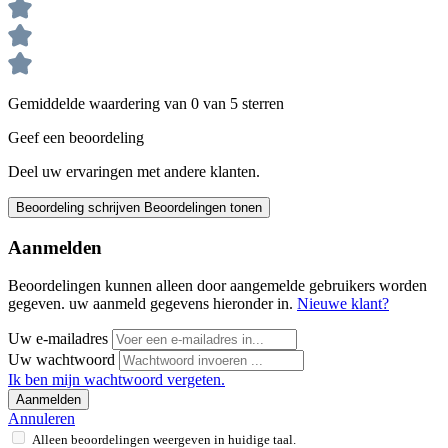
Gemiddelde waardering van 0 van 5 sterren
Geef een beoordeling
Deel uw ervaringen met andere klanten.
Beoordeling schrijven
Beoordelingen tonen
Aanmelden
Beoordelingen kunnen alleen door aangemelde gebruikers worden
gegeven. uw aanmeld gegevens hieronder in.
Nieuwe klant?
Uw e-mailadres
Uw wachtwoord
Ik ben mijn wachtwoord vergeten.
Aanmelden
Annuleren
Alleen beoordelingen weergeven in huidige taal.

_ _ _ _ _

**Exercise:** Write out every line of the data that holds the word "wachtwoord".

**Result below:**
Uw wachtwoord
Ik ben mijn wachtwoord vergeten.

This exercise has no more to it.